# Montgomery Ward 11/40 Lawn Tractor



## uf90t37 (Apr 2, 2010)

Just acquired a Montgomery Ward 11 Hp 40 inch cut lawn tractor. It is not running right now. I am looking a owner manual and/or a repair manual for it. Best I can tell the serial number is 41-024-1049. Also has some numbers on it that say TMO33901A0033D. Anyone out there have any info on this lawn tractor?


----------



## flman (Mar 23, 2010)

Wow, that is a classic. You could probably get the engine manual at the Mfg website. Owners manual for that is a long shot, since the internet was not such a big source of that type info when Monkey Wards folded.


----------



## uf90t37 (Apr 2, 2010)

flman said:


> Wow, that is a classic. You could probably get the engine manual at the Mfg website. Owners manual for that is a long shot, since the internet was not such a big source of that type info when Monkey Wards folded.
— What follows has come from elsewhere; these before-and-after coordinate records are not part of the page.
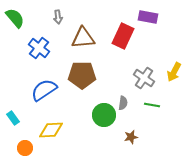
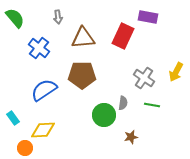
yellow arrow: moved 2 px right
yellow diamond: moved 8 px left
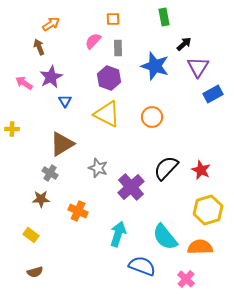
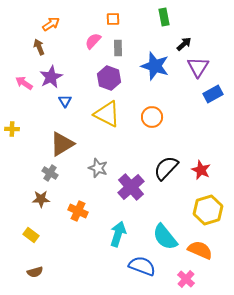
orange semicircle: moved 3 px down; rotated 25 degrees clockwise
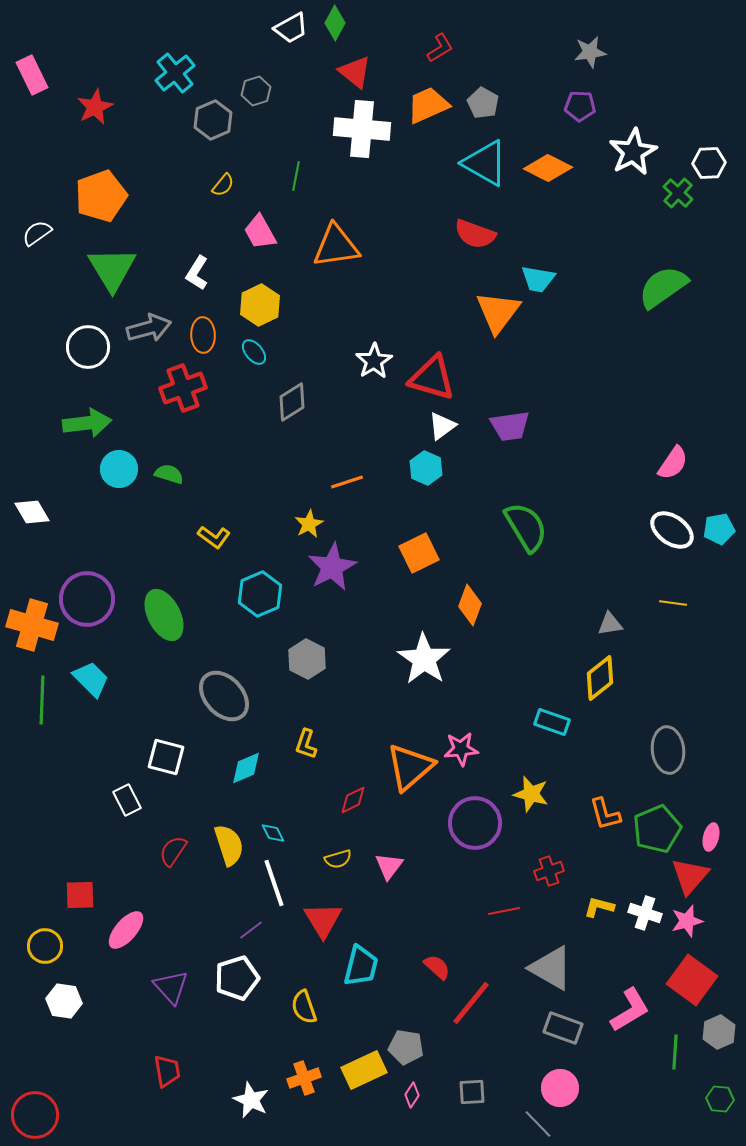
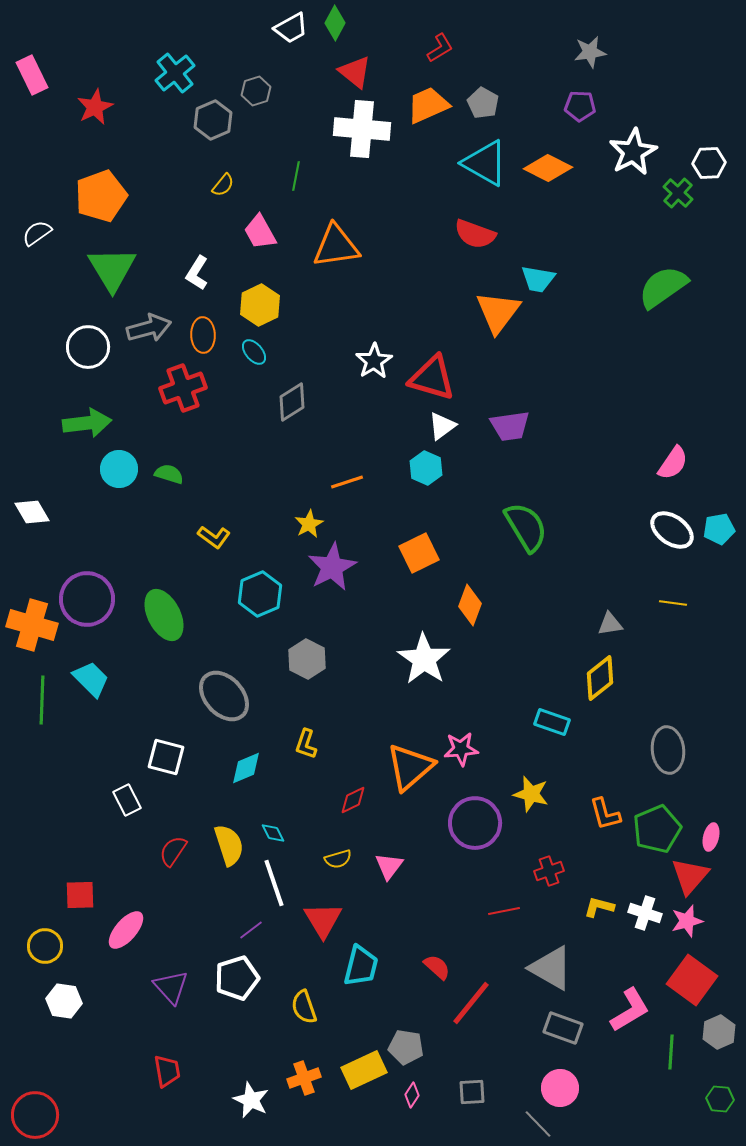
green line at (675, 1052): moved 4 px left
My tractor is a rear bagger and has the bags and all. The guy I got it from today said he put a new briggs and stratton engine in it but could not get it to run so he just gave up on it and it has been sitting for two years or so. Don't know how much trouble it will be to fix or if it will be worth it. It is in pretty good shape overall. I found an owner's manual for a model that is close to this one. The manual says it is for a TMO-33902A. My tractor is a TMO-33901A. The pictures in the manual look like my tractor as far as I can tell. I haven't unloaded it from my trailer yet. Maybe tomorrow I can unload it and look it over real close. Thanks for your response.


----------



## indypower (Apr 13, 2010)

The "TMO" models were made by MTD. You will have to call MTD as their website only goes back about 20 years for brands they made for others. When you call them, they can give you an MTD model number.


----------



## OLDTIMER (Jun 22, 2010)

I have The TMO 33901A as well having a hard time finding a 20" left hand blade at a decent price. Mtd has discontinued it and the 6.5" bladecant find one for under $40.00 What do you need to know from the manual happy to help.


----------